FEATURE
For three months now the Kaombo Norte has been anchored off the northern coast of Angola and has recently begun to pump up crude oil secreted in the depths below.
The arrival of the platform ship, which belongs to French oil giant Total, has been a timely lifeline for the Angolan government.
Angola was badly hit by the oil-price plunge in 2014. But sub-Saharan Africa’s second-largest oil producer is hoping the project will mark a return to viability for the industry that has dictated Angola’s fortunes for the past decade.
The Kaombo Norte platform is an impressive feat when seen from the helicopter that shuttles the army of engineers and experts to and from the project.
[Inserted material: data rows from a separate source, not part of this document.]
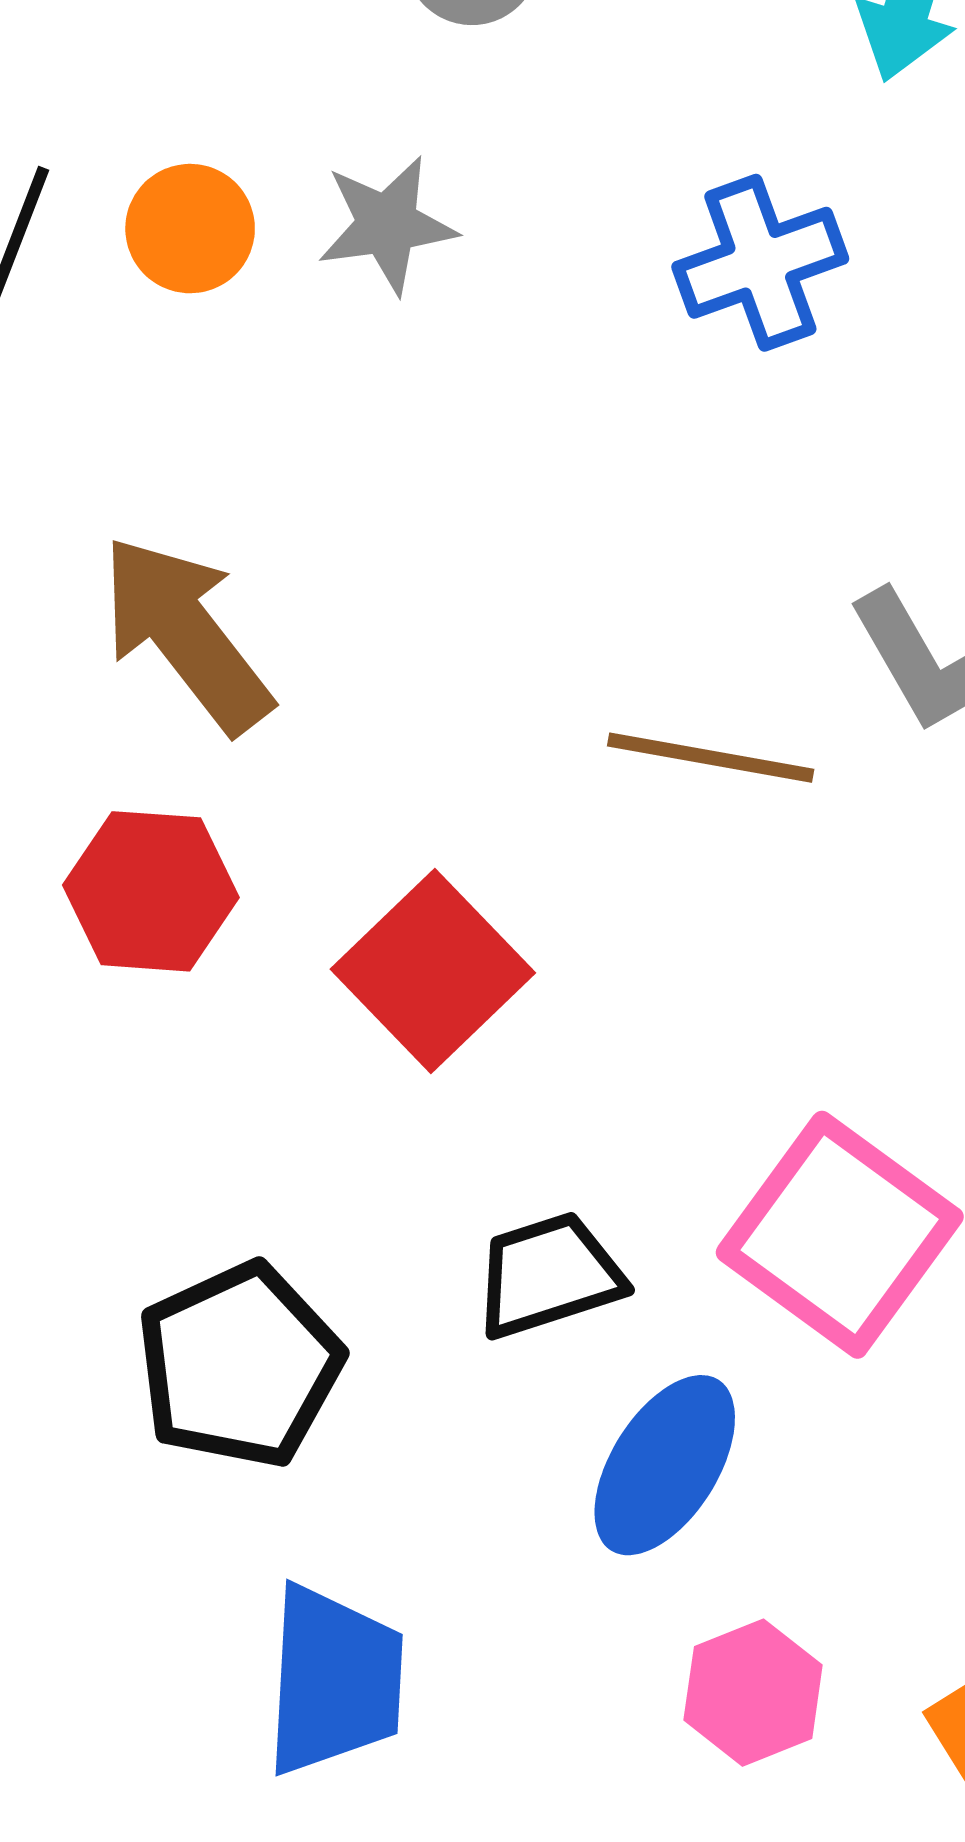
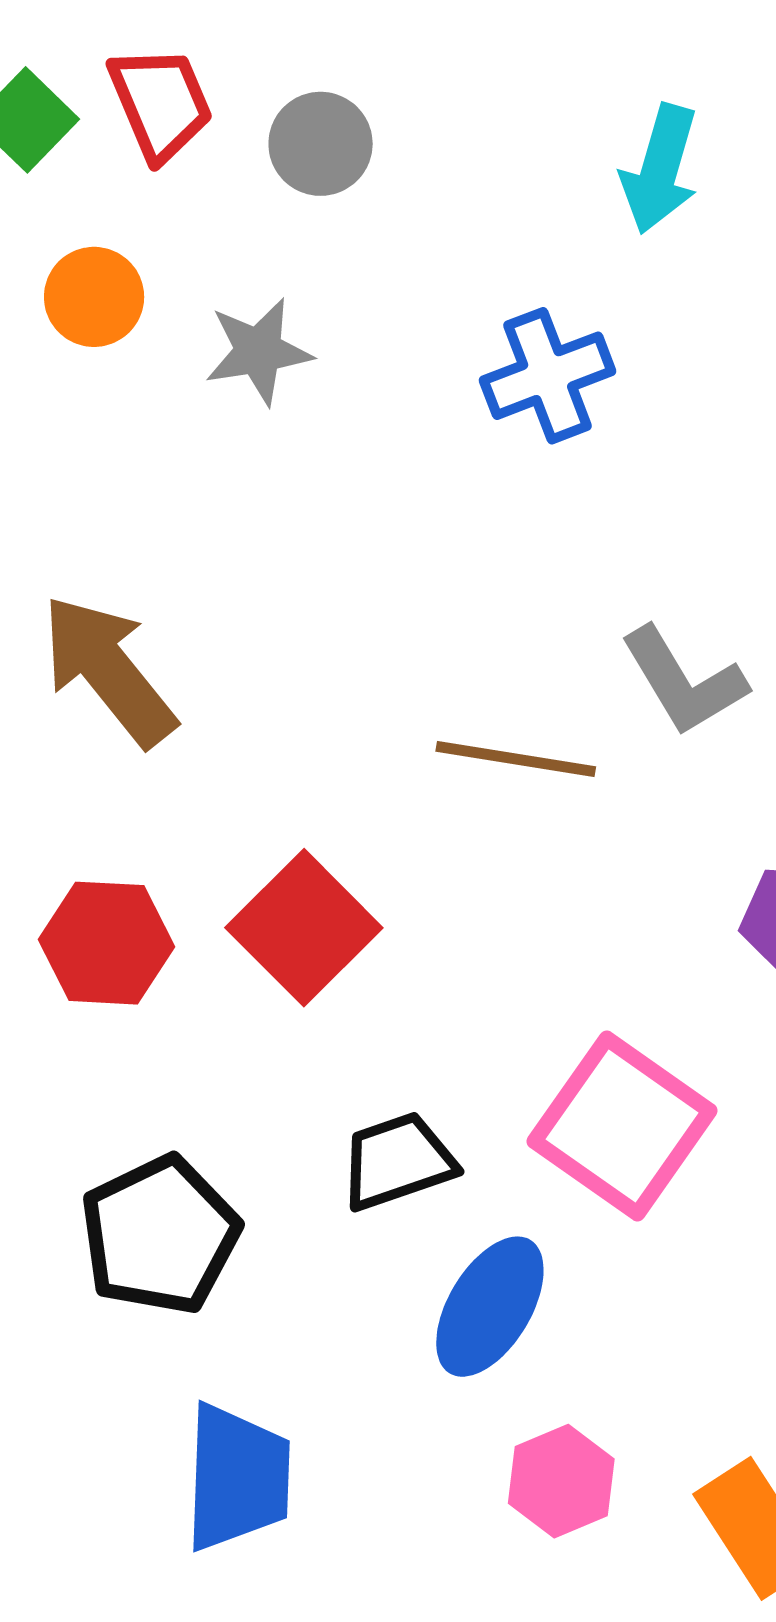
orange circle: (190, 229) -> (94, 297), moved
red hexagon: (151, 891) -> (107, 943), moved

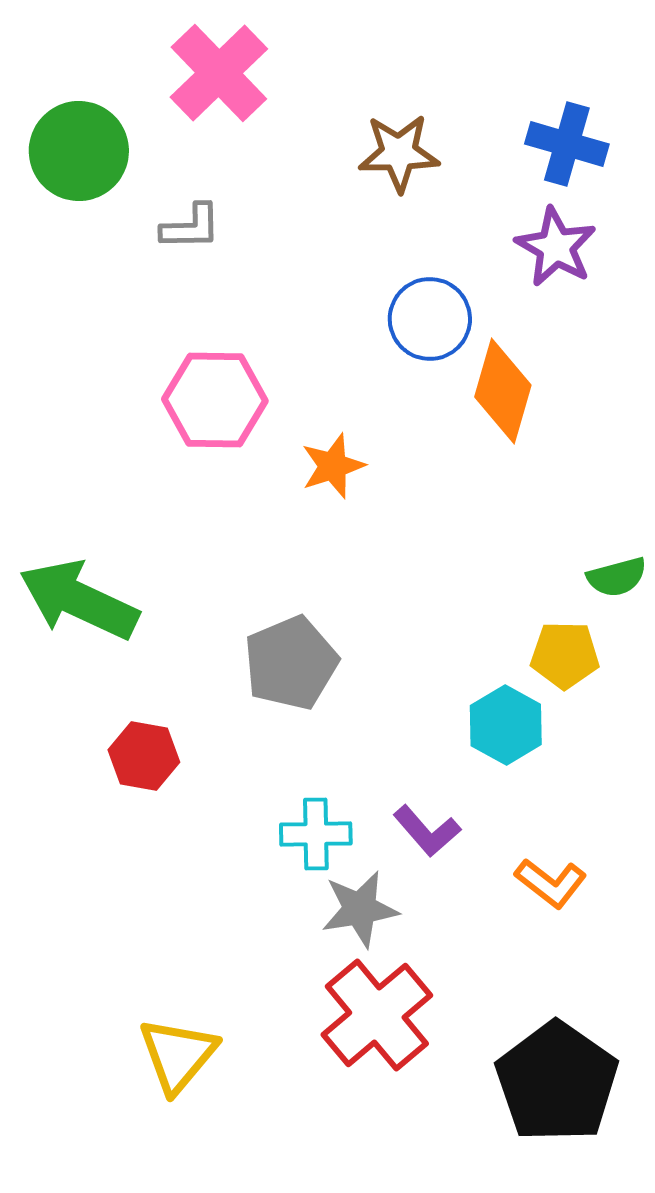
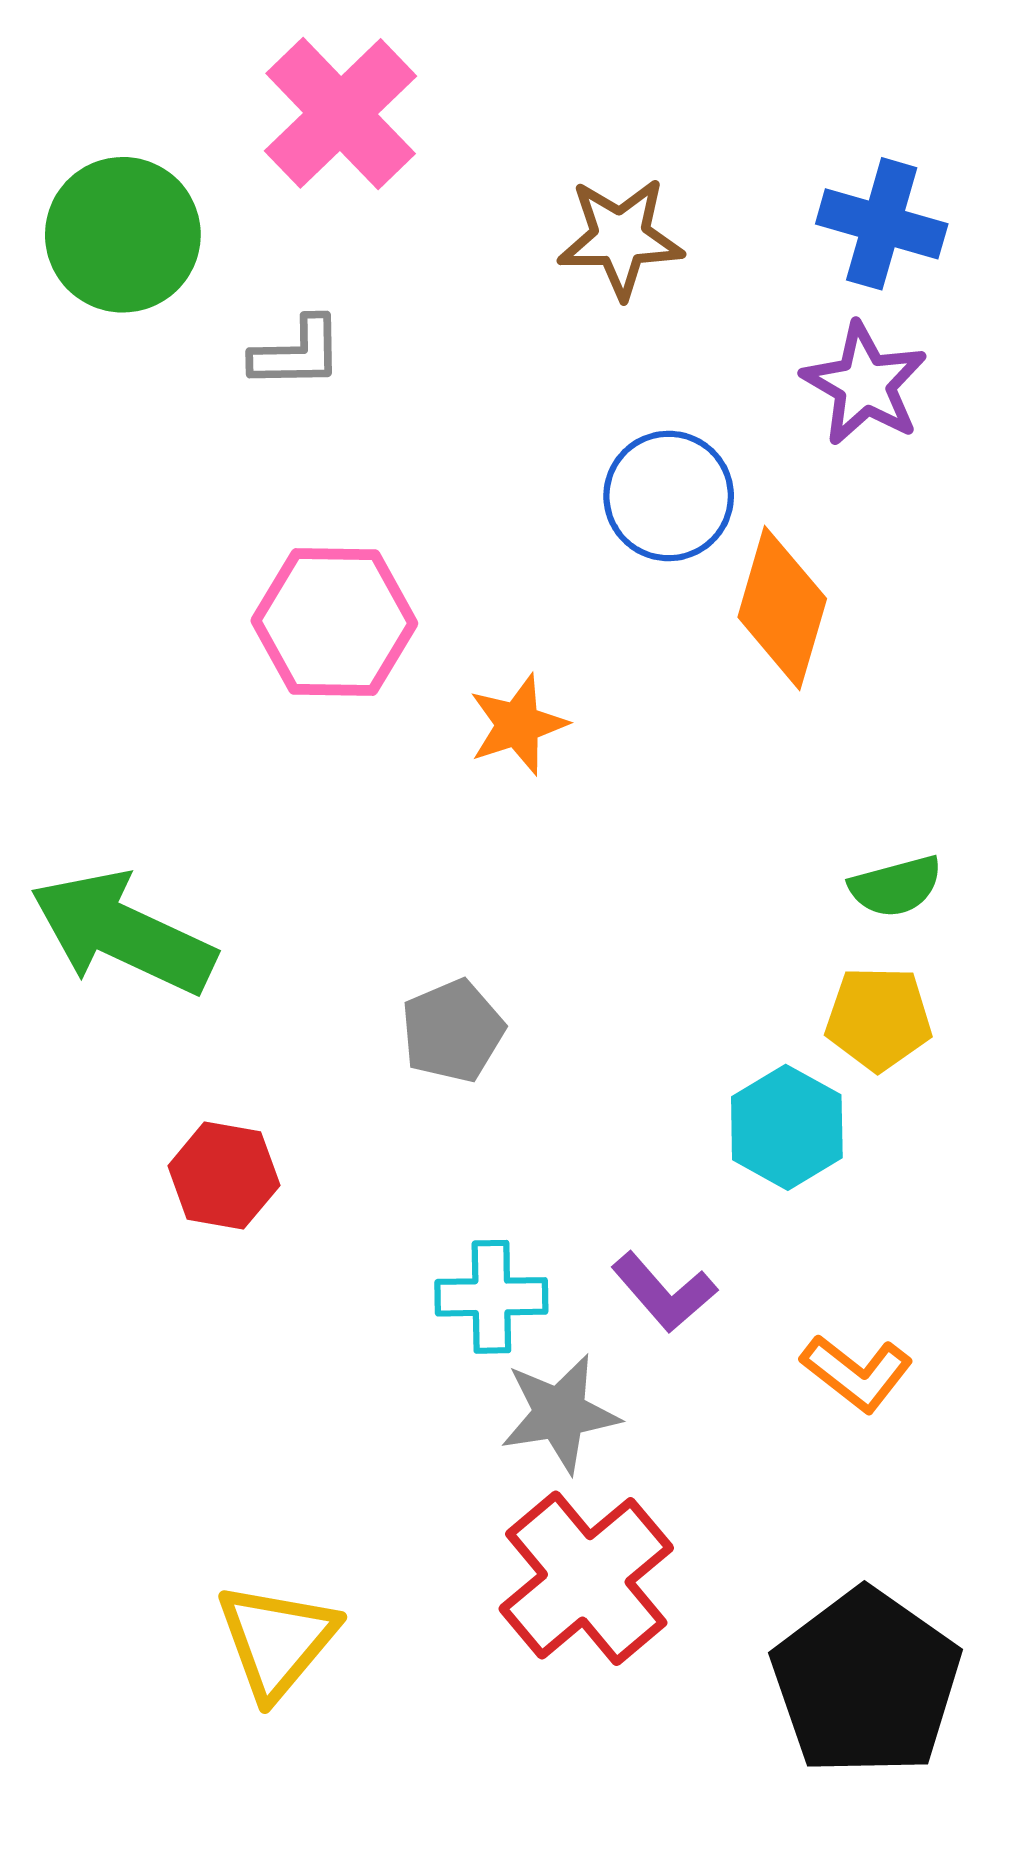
green semicircle: (617, 577) -> (896, 886), moved
gray pentagon: (291, 663) -> (453, 1031), size x0.7

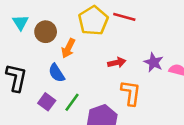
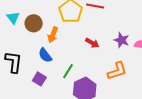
red arrow: (117, 63) -> (92, 43), turned 48
orange L-shape: (131, 93) -> (117, 71), moved, turned 70
green line: (72, 102) -> (68, 71), moved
More than 300 metres long, the floating production storage vessel is a converted tanker refitted with a maze of pipes and crude processing tanks.
Two million barrels can be stored onboard and a tanker calls roughly once a week to collect the precious cargo before delivering it around the world.
Nearby sits a tower marking the top of the 2,000-metre pipe that draws the crude deposits below into the heart of the ship.
“It’s fixed to the bottom and is positioned on a very particular bearing that allows the ship to move 360 degrees depending on the wind and the current,” said Total’s project manager Cyril de Coatpont.
“It’s watchmaking on an industrial scale — and one of the technical achievements of this project.”
A 300 kilometre-long network of pipes, a world record, was built below the water’s surface to link together the six oil reservoirs.
– ‘An economic miracle’? –
It spreads out over 800 square kilometres — the same surface area as Paris.
Kaombo Norte will be joined in mid-2019 by its sister ship, Kaombo Sul.
Together they will pump 230,000 barrels a day — 15 percent of Angola’s current production level from estimated reserves of 660 million barrels.
The cost of the project, Angola’s largest ever investment in offshore, is $16-billion.
For Total, the largest foreign oil company active in Angola where it is responsible for 40 percent of output with 600,000 barrels a day, this is the price of maintaining production levels.
“There is a positive dynamic with the heightened petrol price and the desire of the Angolan government to back the industry, which is welcome,” Total chief executive Patrick Pouyanne told journalists.